* Task statement: Keeping pictures out of the copy, restate each record word for word.

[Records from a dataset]
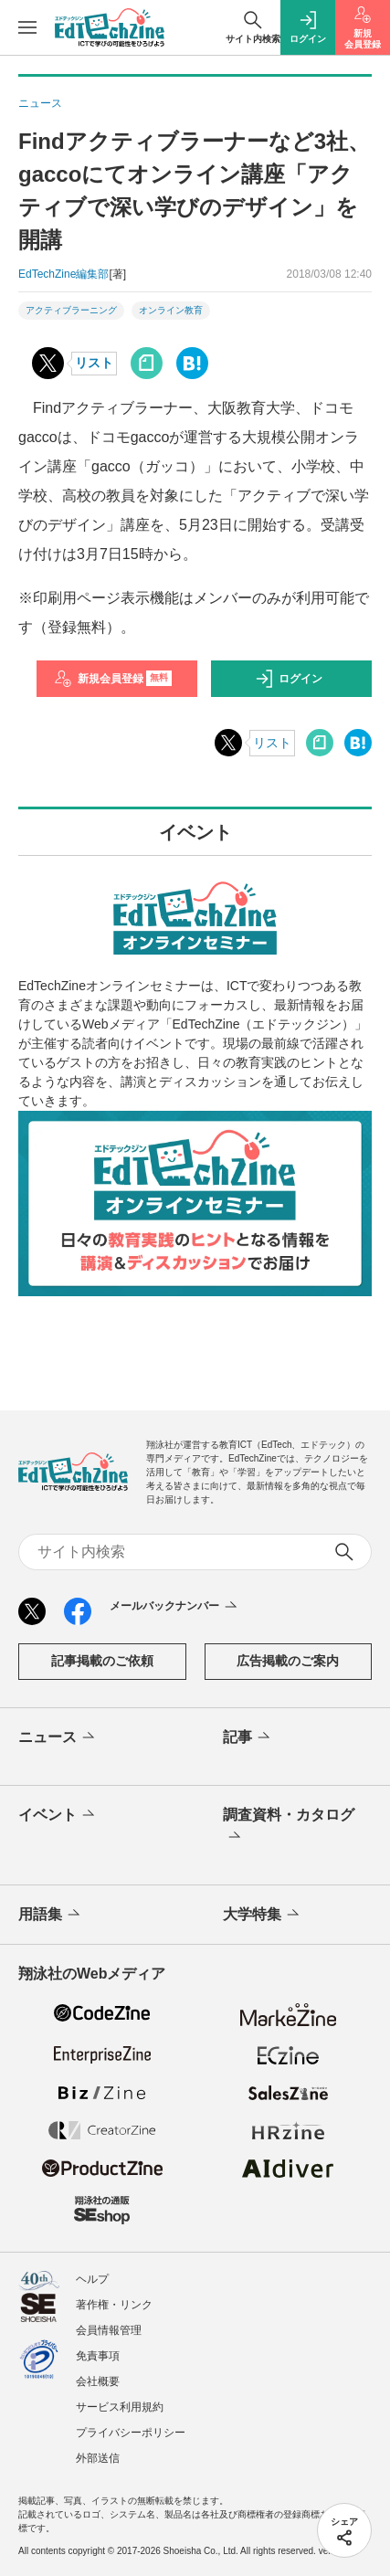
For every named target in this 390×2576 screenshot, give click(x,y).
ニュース (58, 1737)
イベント (58, 1815)
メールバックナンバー (175, 1607)
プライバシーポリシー (130, 2432)
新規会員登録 (113, 679)
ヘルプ (92, 2279)
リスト (94, 362)
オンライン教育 (171, 310)
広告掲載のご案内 (288, 1660)
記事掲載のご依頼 (102, 1660)
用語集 (50, 1915)
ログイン (288, 679)
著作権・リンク (114, 2304)
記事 (248, 1737)
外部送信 (98, 2458)
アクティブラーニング (71, 310)
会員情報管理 (109, 2330)
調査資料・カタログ (288, 1827)
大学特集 (262, 1915)
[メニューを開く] (27, 27)
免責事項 (98, 2355)
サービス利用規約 (119, 2407)
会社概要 (98, 2381)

* Output below:
For every named target in this 390×2576 screenshot, give click(x,y).
ニュース (58, 1737)
イベント (58, 1815)
メールバックナンバー (175, 1607)
プライバシーポリシー (130, 2432)
新規会員登録 (113, 679)
ヘルプ (92, 2279)
リスト (94, 362)
オンライン教育 (171, 310)
広告掲載のご案内 (288, 1660)
記事掲載のご依頼 (102, 1660)
用語集 (50, 1915)
ログイン (288, 679)
著作権・リンク (114, 2304)
記事 (248, 1737)
外部送信 (98, 2458)
アクティブラーニング (71, 310)
会員情報管理 (109, 2330)
調査資料・カタログ (288, 1827)
大学特集 (262, 1915)
[メニューを開く] (27, 27)
免責事項 (98, 2355)
サービス利用規約 (119, 2407)
会社概要 (98, 2381)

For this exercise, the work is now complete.